Sunday July 31 – August 6 in Year C (Saler13)

Is Distance Our Security? – Robert Saler reflects on embracing interdependence joyfully.

Care for Creation Commentary on the Revised Common Lectionary

Readings for Sunday July 31 – August 6, Year C (2013, 2016, 2019, 2022, 2025)
Hosea 11:1-11 (semicontinuous reading)
Psalm 107:1-9, 43 (semicontinuous reading)
Colossians 3:1-11
Luke 12:13-21

Theologian Joseph Sittler once made the point that, in our day and age, to possess wealth is to be able to purchase distance from one another—to enact a kind of “blubber,” as he puts it, that shields us from undesired interaction with the world. Recently, Harvard philosopher Michael Sandel has explored a similar line of thought. In his book What Money Can’t Buy: The Moral Limits of Markets (New York: Farrar, Straus and Giroux, 2012), Sandel discusses all the ways in which wealth allows those who possess it the ability to purchase separation from those with fewer resources. The examples are legion. Housing developments become gated communities, while summer homes are set apart in the woods. Skybox seats at baseball games and concerts lift wealthy spectators out from the audience or “crowd” proper. Airline passengers who pay more can board earlier and sit further apart from other passengers. We have built an economic system in which prestige is marked by the comforts of diminishing proximity – and indeed, diminishing solidarity – with others.

On the one hand, the immediate creature comforts of, say, having more room in an airplane seat are immediately understandable and require little theological interpretation. However, on the other hand, the homiletical opportunity in preaching on Jesus’ parable of the rich man who builds up granaries only to have his life “demanded” of him is to explore more deeply the impulses that drive us to accumulate wealth and its corollaries—land, excess clothing, anti-theft systems, etc.—and how these impulses betray more primal anxieties.

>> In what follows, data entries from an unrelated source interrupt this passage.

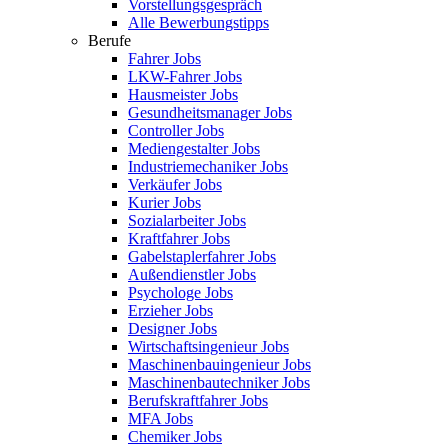
Vorstellungsgespräch
Alle Bewerbungstipps
Berufe
Fahrer Jobs
LKW-Fahrer Jobs
Hausmeister Jobs
Gesundheitsmanager Jobs
Controller Jobs
Mediengestalter Jobs
Industriemechaniker Jobs
Verkäufer Jobs
Kurier Jobs
Sozialarbeiter Jobs
Kraftfahrer Jobs
Gabelstaplerfahrer Jobs
Außendienstler Jobs
Psychologe Jobs
Erzieher Jobs
Designer Jobs
Wirtschaftsingenieur Jobs
Maschinenbauingenieur Jobs
Maschinenbautechniker Jobs
Berufskraftfahrer Jobs
MFA Jobs
Chemiker Jobs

A homiletical failure—one that has unfortunately been common in the Christian tradition—would be to simply denounce the man’s actions as evident of “greed”  and to warn contemporary Christians away from avarice without acknowledging the various forces at work in our North American society that program us to be, not only consumers, but anxious consumers.  Even as we are urged to spend and spend, we are simultaneously bombarded with injunctions to save and build up wealth for retirement, future catastrophes, etc. We measure the health of the economy by its “growth” even as we are warned that only those who have sufficient reserves will be able to navigate the future successfully. The various incompatible demands placed upon our economic psyches leads to an anxiety similar to that depended upon by the “diet” industry: we spend more and more on diet products and exercise programs even as we are bombarded with encouragement to eat more and more.

It is this impulse which leads us to conceive of economic security in terms of distance, lack of vulnerability to the vicissitudes of the market and the crowds, and getting off the treadmill of the uncontrolled push/pull of late stage capitalism. Likewise, in Jesus’ time, where the gap between the rich and the poor was even more pronounced than in our day, to store up grain for oneself in order to ward off the possibility of future economic ruin would have been a highly understandable impulse. Thus, it might be that the more homiletically honest move here would be to focus less on “greed” and more upon the tendency, in Jesus’ day and ours, to equate wealth with invulnerability and independence.

Here, then, is where “ecological” thinking in its most robust sense may be helpful. In his recent text The Ecological Thought (Cambridge: Harvard University Press, 2012), critical theorist Timothy Morton points out the ways in which our politics, economic arrangements, and even religious understandings might change if we were to live fully into the radical potential contained in the seemingly simple base ecological maxim: “Everything is connected to everything else.” As Martin Luther King, Jr. was able to articulate so powerfully, we exist in “webs of mutuality” such that our humanity is enhanced, not diminished, as we grow more and more interdependent on each other. To seek independence through invulnerability, to build up reserves and to purchase distance such that we absent ourselves from these webs, is not only anti-ecological but also diminishes our humanity as such.

There are profound links for the preacher to explore here. Just as Jesus’ injunctions for humans to exhibit radical dependence on God’s grace were designed to heighten our humanity (as opposed to making us superhuman), so also living into our ecologies of interdependence frees us up to be creatures who joyfully embrace our dependence upon each other and our environment. Solidarity with Earth and with each other is, in one sense, nothing other than having our own fates inextricably tied to the fate of creation and its people. If that is the case, then we really have no choice as to WHETHER or not to be in solidarity—the choice is whether we receive it in joy, live into it with purpose, and eschew all that would distance us from it.